Bezos still thinks there’s a lot of real estate left on the web, and he wants Amazon.com to grab it. This means that if the company is only pulling in a profit of about two percent for every item sold, he thinks the low prices will encourage more and more people to become customers and stay customers for good. In that sense, the company will make much more in the long run.
Looking at recent numbers posted by the Seattle startup, it is easy to see that Amazon.com is becoming one of the most popular shopping destinations in the United States. Over the 2012 holiday season alone, Amazon sold more than 26.5 million products worldwide at an astonishing 306 items a second. Amazon’s stock recently hit its highest point ever and, according to estimations by Morgan Stanley, Amazon will control 25 percent of the predicted $1 trillion e-commerce market in 2016.
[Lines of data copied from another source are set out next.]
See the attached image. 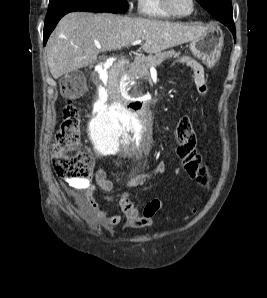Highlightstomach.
I'll list each match as a JSON object with an SVG mask.
<instances>
[{"label":"stomach","mask_w":267,"mask_h":298,"mask_svg":"<svg viewBox=\"0 0 267 298\" xmlns=\"http://www.w3.org/2000/svg\"><path fill=\"white\" fill-rule=\"evenodd\" d=\"M189 47L197 59L208 67H213L221 55L223 34L218 29H210L200 38L190 41Z\"/></svg>","instance_id":"stomach-1"}]
</instances>
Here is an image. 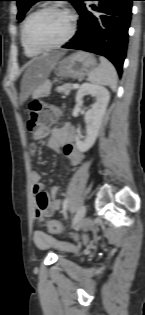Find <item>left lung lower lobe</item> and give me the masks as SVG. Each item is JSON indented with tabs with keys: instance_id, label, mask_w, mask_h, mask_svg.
Here are the masks:
<instances>
[{
	"instance_id": "0a47b994",
	"label": "left lung lower lobe",
	"mask_w": 145,
	"mask_h": 315,
	"mask_svg": "<svg viewBox=\"0 0 145 315\" xmlns=\"http://www.w3.org/2000/svg\"><path fill=\"white\" fill-rule=\"evenodd\" d=\"M79 0L75 7L80 15L78 31L63 48L79 49L108 58L122 74L128 45V29L133 0L96 1L91 10Z\"/></svg>"
}]
</instances>
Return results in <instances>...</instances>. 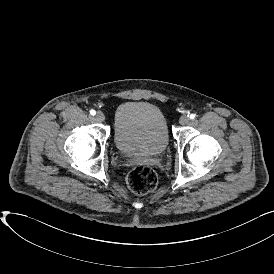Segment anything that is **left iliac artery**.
Returning <instances> with one entry per match:
<instances>
[{"mask_svg": "<svg viewBox=\"0 0 274 274\" xmlns=\"http://www.w3.org/2000/svg\"><path fill=\"white\" fill-rule=\"evenodd\" d=\"M194 118H195V114H191L190 119H194Z\"/></svg>", "mask_w": 274, "mask_h": 274, "instance_id": "obj_1", "label": "left iliac artery"}]
</instances>
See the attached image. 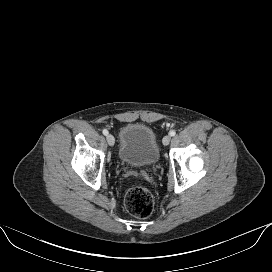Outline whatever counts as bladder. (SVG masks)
Instances as JSON below:
<instances>
[{"instance_id":"31cf9c89","label":"bladder","mask_w":272,"mask_h":272,"mask_svg":"<svg viewBox=\"0 0 272 272\" xmlns=\"http://www.w3.org/2000/svg\"><path fill=\"white\" fill-rule=\"evenodd\" d=\"M122 162L135 167L155 165L160 150L154 131L147 125L129 124L120 133L118 151Z\"/></svg>"}]
</instances>
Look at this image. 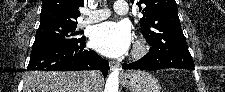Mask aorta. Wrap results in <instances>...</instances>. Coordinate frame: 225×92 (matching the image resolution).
<instances>
[{"mask_svg": "<svg viewBox=\"0 0 225 92\" xmlns=\"http://www.w3.org/2000/svg\"><path fill=\"white\" fill-rule=\"evenodd\" d=\"M119 86V71L116 69L112 71L105 84V92H118Z\"/></svg>", "mask_w": 225, "mask_h": 92, "instance_id": "obj_1", "label": "aorta"}]
</instances>
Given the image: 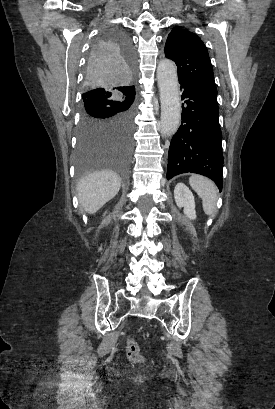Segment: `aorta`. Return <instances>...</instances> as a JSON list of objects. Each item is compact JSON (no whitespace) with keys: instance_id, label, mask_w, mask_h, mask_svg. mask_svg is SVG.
<instances>
[{"instance_id":"aorta-1","label":"aorta","mask_w":275,"mask_h":409,"mask_svg":"<svg viewBox=\"0 0 275 409\" xmlns=\"http://www.w3.org/2000/svg\"><path fill=\"white\" fill-rule=\"evenodd\" d=\"M157 78L161 102L160 132L163 136H172L181 120L179 84L175 62L169 58L160 60L157 66Z\"/></svg>"}]
</instances>
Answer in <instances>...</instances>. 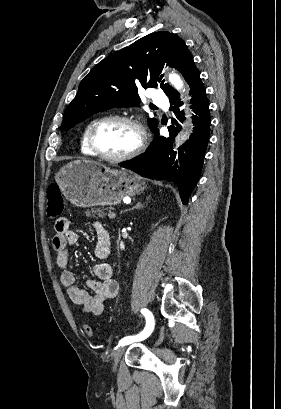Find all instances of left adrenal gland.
Here are the masks:
<instances>
[{"mask_svg": "<svg viewBox=\"0 0 281 409\" xmlns=\"http://www.w3.org/2000/svg\"><path fill=\"white\" fill-rule=\"evenodd\" d=\"M133 209H143L142 202H137V205L135 207H132V209H128V211H133ZM125 213V211H123Z\"/></svg>", "mask_w": 281, "mask_h": 409, "instance_id": "a2214340", "label": "left adrenal gland"}]
</instances>
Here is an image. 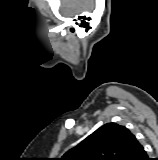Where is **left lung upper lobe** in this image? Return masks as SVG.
<instances>
[{"mask_svg":"<svg viewBox=\"0 0 158 160\" xmlns=\"http://www.w3.org/2000/svg\"><path fill=\"white\" fill-rule=\"evenodd\" d=\"M135 141L136 137L125 126L107 123L60 160H127Z\"/></svg>","mask_w":158,"mask_h":160,"instance_id":"1","label":"left lung upper lobe"}]
</instances>
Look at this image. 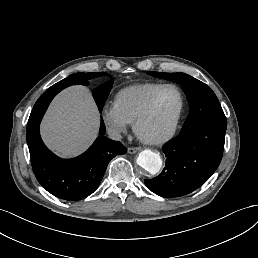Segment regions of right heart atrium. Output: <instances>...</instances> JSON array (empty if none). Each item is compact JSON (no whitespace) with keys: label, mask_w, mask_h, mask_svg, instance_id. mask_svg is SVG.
I'll list each match as a JSON object with an SVG mask.
<instances>
[{"label":"right heart atrium","mask_w":258,"mask_h":258,"mask_svg":"<svg viewBox=\"0 0 258 258\" xmlns=\"http://www.w3.org/2000/svg\"><path fill=\"white\" fill-rule=\"evenodd\" d=\"M102 118L105 125L111 130L122 132L125 131L128 126L127 120L114 103L104 108Z\"/></svg>","instance_id":"obj_1"}]
</instances>
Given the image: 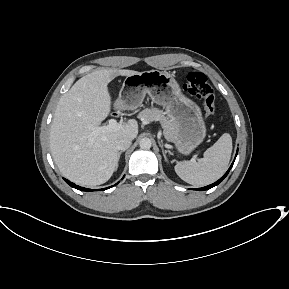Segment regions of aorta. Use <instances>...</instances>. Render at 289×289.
<instances>
[{"label": "aorta", "instance_id": "aorta-1", "mask_svg": "<svg viewBox=\"0 0 289 289\" xmlns=\"http://www.w3.org/2000/svg\"><path fill=\"white\" fill-rule=\"evenodd\" d=\"M152 145L151 139L149 138H142L139 142V146L142 149H150Z\"/></svg>", "mask_w": 289, "mask_h": 289}]
</instances>
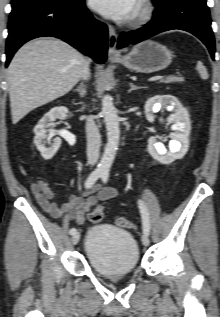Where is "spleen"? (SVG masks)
<instances>
[{"instance_id":"obj_1","label":"spleen","mask_w":220,"mask_h":317,"mask_svg":"<svg viewBox=\"0 0 220 317\" xmlns=\"http://www.w3.org/2000/svg\"><path fill=\"white\" fill-rule=\"evenodd\" d=\"M196 69L198 70L200 76H201L203 79H207V78H208V74H207L206 68H205V66L202 64V62H200V61L197 62Z\"/></svg>"}]
</instances>
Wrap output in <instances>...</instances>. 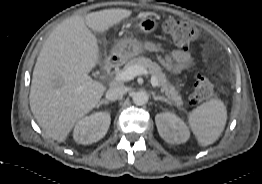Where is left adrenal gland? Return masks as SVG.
I'll list each match as a JSON object with an SVG mask.
<instances>
[{
  "mask_svg": "<svg viewBox=\"0 0 262 184\" xmlns=\"http://www.w3.org/2000/svg\"><path fill=\"white\" fill-rule=\"evenodd\" d=\"M153 99L154 100L164 101V102H167L168 104H171V102L168 99H166V98H164L162 96H156L155 93H153Z\"/></svg>",
  "mask_w": 262,
  "mask_h": 184,
  "instance_id": "a2214340",
  "label": "left adrenal gland"
}]
</instances>
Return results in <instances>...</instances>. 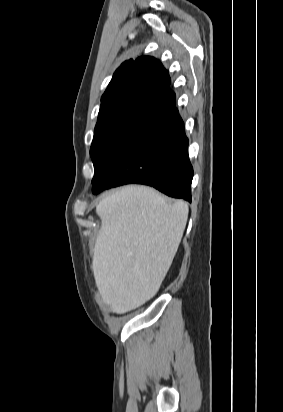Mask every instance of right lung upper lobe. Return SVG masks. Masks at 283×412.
I'll return each mask as SVG.
<instances>
[{"mask_svg":"<svg viewBox=\"0 0 283 412\" xmlns=\"http://www.w3.org/2000/svg\"><path fill=\"white\" fill-rule=\"evenodd\" d=\"M165 71L158 60L148 56L122 63L101 98L98 120L121 114L165 115L175 104Z\"/></svg>","mask_w":283,"mask_h":412,"instance_id":"1","label":"right lung upper lobe"}]
</instances>
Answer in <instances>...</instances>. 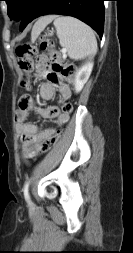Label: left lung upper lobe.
Here are the masks:
<instances>
[{"mask_svg":"<svg viewBox=\"0 0 133 253\" xmlns=\"http://www.w3.org/2000/svg\"><path fill=\"white\" fill-rule=\"evenodd\" d=\"M8 6V15L14 20H21L24 14L22 10V3L29 2L30 0H4Z\"/></svg>","mask_w":133,"mask_h":253,"instance_id":"1","label":"left lung upper lobe"}]
</instances>
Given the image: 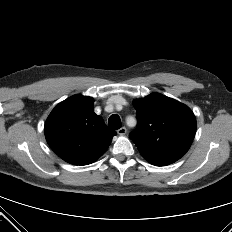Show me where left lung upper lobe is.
<instances>
[{"label": "left lung upper lobe", "instance_id": "5c2ea615", "mask_svg": "<svg viewBox=\"0 0 232 232\" xmlns=\"http://www.w3.org/2000/svg\"><path fill=\"white\" fill-rule=\"evenodd\" d=\"M133 105L138 130L130 137L148 162L164 166L186 154L196 132V119L189 107L160 93L134 100Z\"/></svg>", "mask_w": 232, "mask_h": 232}]
</instances>
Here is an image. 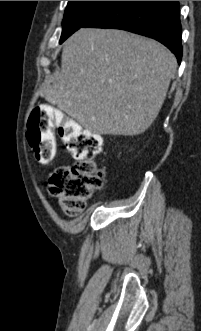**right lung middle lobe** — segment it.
<instances>
[{
	"label": "right lung middle lobe",
	"mask_w": 201,
	"mask_h": 331,
	"mask_svg": "<svg viewBox=\"0 0 201 331\" xmlns=\"http://www.w3.org/2000/svg\"><path fill=\"white\" fill-rule=\"evenodd\" d=\"M112 1H68L65 10L60 43L83 27Z\"/></svg>",
	"instance_id": "dd1d6c3e"
}]
</instances>
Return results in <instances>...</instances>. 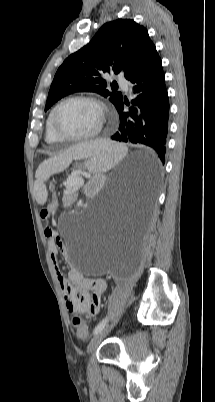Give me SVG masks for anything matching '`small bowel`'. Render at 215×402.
<instances>
[{
    "label": "small bowel",
    "instance_id": "c3829d8e",
    "mask_svg": "<svg viewBox=\"0 0 215 402\" xmlns=\"http://www.w3.org/2000/svg\"><path fill=\"white\" fill-rule=\"evenodd\" d=\"M68 205L67 200L63 201ZM48 242V250L56 269L57 280L63 293L67 309L73 313H85L88 316L98 314L102 296L106 289V283L101 278L85 277L76 269H71L67 276L60 271L58 266V254H65V245L58 232L47 226L44 230ZM95 309L91 312V307Z\"/></svg>",
    "mask_w": 215,
    "mask_h": 402
}]
</instances>
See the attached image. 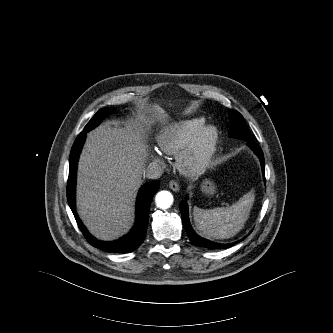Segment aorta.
Here are the masks:
<instances>
[{"mask_svg":"<svg viewBox=\"0 0 333 333\" xmlns=\"http://www.w3.org/2000/svg\"><path fill=\"white\" fill-rule=\"evenodd\" d=\"M155 201L160 209H168L173 203V195L169 191H160L157 193Z\"/></svg>","mask_w":333,"mask_h":333,"instance_id":"obj_1","label":"aorta"}]
</instances>
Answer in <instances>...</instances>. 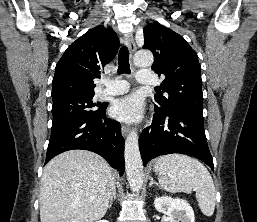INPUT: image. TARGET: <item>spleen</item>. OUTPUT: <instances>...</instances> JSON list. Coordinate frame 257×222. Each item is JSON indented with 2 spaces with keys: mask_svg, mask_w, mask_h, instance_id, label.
<instances>
[{
  "mask_svg": "<svg viewBox=\"0 0 257 222\" xmlns=\"http://www.w3.org/2000/svg\"><path fill=\"white\" fill-rule=\"evenodd\" d=\"M154 167L161 187L172 193H191L194 189L202 213L208 217L213 215L215 186L202 163L187 155L169 154L158 158Z\"/></svg>",
  "mask_w": 257,
  "mask_h": 222,
  "instance_id": "1",
  "label": "spleen"
}]
</instances>
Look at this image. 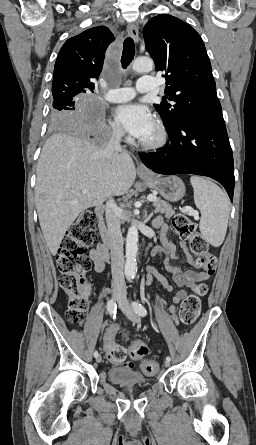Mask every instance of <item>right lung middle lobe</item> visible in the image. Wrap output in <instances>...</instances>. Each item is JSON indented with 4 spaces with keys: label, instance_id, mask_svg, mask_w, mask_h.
I'll list each match as a JSON object with an SVG mask.
<instances>
[{
    "label": "right lung middle lobe",
    "instance_id": "obj_1",
    "mask_svg": "<svg viewBox=\"0 0 256 445\" xmlns=\"http://www.w3.org/2000/svg\"><path fill=\"white\" fill-rule=\"evenodd\" d=\"M82 96V93L73 91L53 94L51 126L54 128L73 126L81 115L79 99Z\"/></svg>",
    "mask_w": 256,
    "mask_h": 445
}]
</instances>
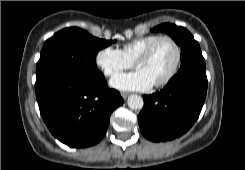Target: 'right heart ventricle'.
<instances>
[{"instance_id": "obj_1", "label": "right heart ventricle", "mask_w": 245, "mask_h": 170, "mask_svg": "<svg viewBox=\"0 0 245 170\" xmlns=\"http://www.w3.org/2000/svg\"><path fill=\"white\" fill-rule=\"evenodd\" d=\"M159 35L157 34H151L147 36H142L140 38H137L135 40H132L128 43H126L122 51L125 54V56L130 61H135L136 57L139 55V53L155 38H157Z\"/></svg>"}]
</instances>
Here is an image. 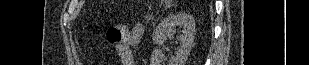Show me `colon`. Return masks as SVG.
I'll return each mask as SVG.
<instances>
[{
    "instance_id": "colon-1",
    "label": "colon",
    "mask_w": 309,
    "mask_h": 65,
    "mask_svg": "<svg viewBox=\"0 0 309 65\" xmlns=\"http://www.w3.org/2000/svg\"><path fill=\"white\" fill-rule=\"evenodd\" d=\"M127 33V27L122 23H115L109 26L105 32L104 37L109 43L121 42Z\"/></svg>"
}]
</instances>
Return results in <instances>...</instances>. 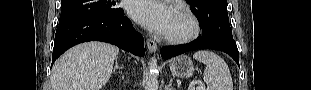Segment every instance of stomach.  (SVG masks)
<instances>
[{"label":"stomach","instance_id":"obj_1","mask_svg":"<svg viewBox=\"0 0 311 90\" xmlns=\"http://www.w3.org/2000/svg\"><path fill=\"white\" fill-rule=\"evenodd\" d=\"M194 70L193 62L185 55L175 58L170 64L172 75L180 78H189L193 75Z\"/></svg>","mask_w":311,"mask_h":90}]
</instances>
Cutting prices to the bare minimums may not seem like smart business, but it can be. It’s not bringing in the most money possible, but not many companies will try to compete for a two-percent profit margin.
Amazon’s customer experience is always involving as well. A yearly membership to Amazon Prime not only gives a customer free two-day shipping, it also provides them with an ever-growing library of movie and TV shows that is turning into a legitimate rival to Netflix.
Target, the second-biggest retailer in America behind Wal-Mart, recently unveiled a new price-match guarantee. Target hopes that this will stop ‘showrooming,’ a trend in which people in the market for an item will go to a physical store to see and try a product only to buy it online later at a better price.
Amazon.com is also benefitting from more fulfillment centers across the country, which may eventually lead to a nationwide rollout of its Amazon Fresh grocery business. Amazon Fresh is currently only available in Seattle and would likely be an expensive expansion for the company, but Bezos is for anything that would appeal to a customer.